Here's the real catch though: don't let these situations take over your energy and make you lose sight of what your purpose is. As if you didn't think this post had enough clichés, I have to hit you with this one: You are doing better than you think you are. Working attentively, letting yourself make mistakes and growing from them, and giving yourself a break. This brings me to my next point: It is important to take time for yourself. This means regaining control of the perspective you have of your life. Don't let yourself slip away into a messy, negative space. Refrain from wanting to be mad at the world. Hold back the tears you feel coming. Close your eyes wherever you are. (Perhaps the bathroom when you're escaping from work? Perhaps the subway ride home?) And simple think of five things you are grateful for. Physically write them down on a piece of paper or text them in your Notes. Repeatedly read those to yourself. This has been my go-to EOD (haha, office acronym for End Of Day) medicine.

And this brings me to my final point: don't wish away your time.
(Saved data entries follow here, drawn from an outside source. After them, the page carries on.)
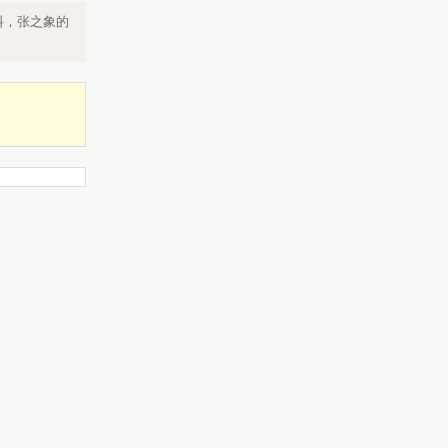
料，张之象的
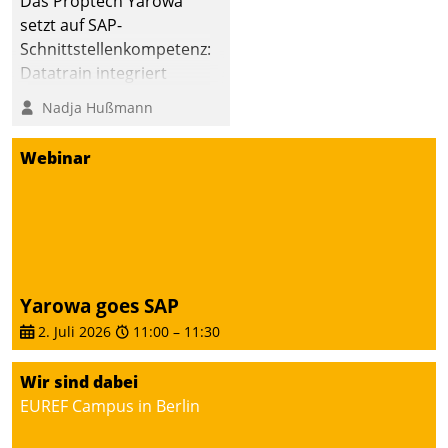
Das Proptech Yarowa
setzt auf SAP-
Schnittstellenkompetenz:
Datatrain integriert
Yarowas Portal zur
Nadja Hußmann
Vergabe und Verwaltung
von Aufträgen der
Webinar
operativen
Instandhaltung in die
SAP-Systemlandschaft
deutscher
Wohnungsunternehmen
– und beschleunigt damit
Yarowa goes SAP
den Weg vom
2. Juli 2026
11:00
–
11:30
Mieteranliegen zum
Dienstleisterauftrag.
Wir sind dabei
EUREF Campus in Berlin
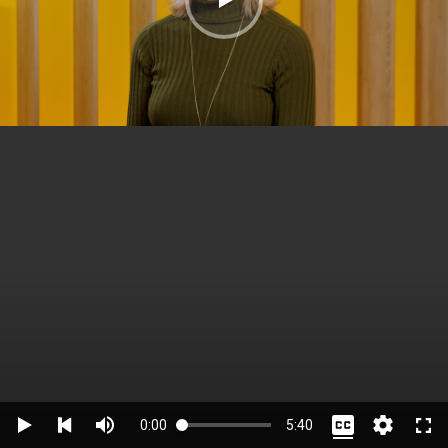
0:00
5:40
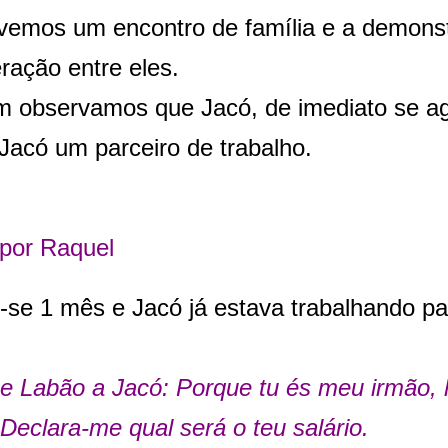
vemos um encontro de família e a demonst
ração entre eles.
 observamos que Jacó, de imediato se ag
Jacó um parceiro de trabalho.
 por Raquel
-se 1 mês e Jacó já estava trabalhando p
sse Labão a Jacó: Porque tu és meu irmão,
Declara-me qual será o teu salário.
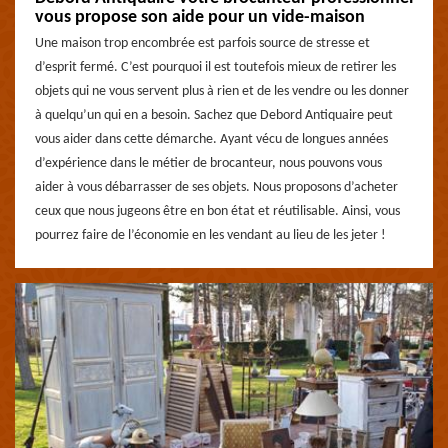
vous propose son aide pour un vide-maison
Une maison trop encombrée est parfois source de stresse et
d’esprit fermé. C’est pourquoi il est toutefois mieux de retirer les
objets qui ne vous servent plus à rien et de les vendre ou les donner
à quelqu’un qui en a besoin. Sachez que Debord Antiquaire peut
vous aider dans cette démarche. Ayant vécu de longues années
d’expérience dans le métier de brocanteur, nous pouvons vous
aider à vous débarrasser de ses objets. Nous proposons d’acheter
ceux que nous jugeons être en bon état et réutilisable. Ainsi, vous
pourrez faire de l’économie en les vendant au lieu de les jeter !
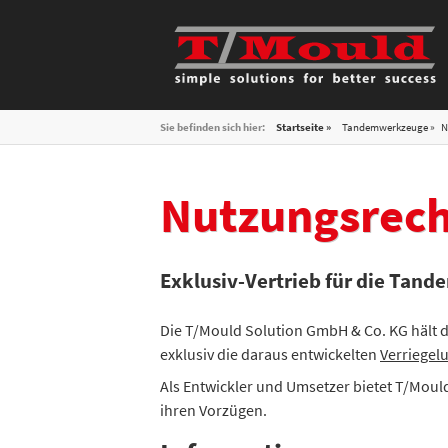
Sie befinden sich hier:
Startseite »
Tandemwerkzeuge
N
Nutzungsrech
Exklusiv-Vertrieb für die Tan
Die T/Mould Solution GmbH & Co. KG hält d
exklusiv die daraus entwickelten
Verriegel
Als Entwickler und Umsetzer bietet T/Moul
ihren Vorzügen.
Before I ramble, I want to be honest here: New York City is (more often times than not) romanticized. Yes, it is the city of opportunity filled with busy, determined diverse individuals. And yes, I did come here for that reason. I am learning a tremendous amount from my job and I am so lucky and happy about that. But to all of you out there who think living it up as a young professional is always cool and fun-- you are wrong, my friend. You do not see me commuting 30 minutes to work in a layer of sweat, you do not see me getting (what I like to call) "city juice" all of my work outfit while out running errands, and you do not see me eating my home-made sad salad at 3 PM as my first meal of the day. So telling you rising seniors now: there are going to be moments you think to yourself, "wow I can't wait to get out of here" or "thank god I'm graduating." But seriously, looking back now, I wish nothing more than to going to my twin sized rock hard bed at 3 AM after studying all day and night. Because real life? It's hard. Definitely doable, but hard.